Work request: Nothing in the listing should be altered when it is copied, and no picture goes into the copy.

Dataset extract:

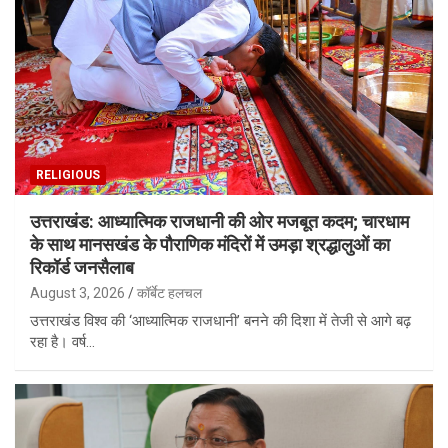
RELIGIOUS
उत्तराखंड: आध्यात्मिक राजधानी की ओर मजबूत कदम; चारधाम
के साथ मानसखंड के पौराणिक मंदिरों में उमड़ा श्रद्धालुओं का
रिकॉर्ड जनसैलाब
August 3, 2026
कॉर्बेट हलचल
उत्तराखंड विश्व की ‘आध्यात्मिक राजधानी’ बनने की दिशा में तेजी से आगे बढ़
रहा है। वर्ष…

Written answer:
RELIGIOUS
उत्तराखंड: आध्यात्मिक राजधानी की ओर मजबूत कदम; चारधाम
के साथ मानसखंड के पौराणिक मंदिरों में उमड़ा श्रद्धालुओं का
रिकॉर्ड जनसैलाब
August 3, 2026
कॉर्बेट हलचल
उत्तराखंड विश्व की ‘आध्यात्मिक राजधानी’ बनने की दिशा में तेजी से आगे बढ़
रहा है। वर्ष…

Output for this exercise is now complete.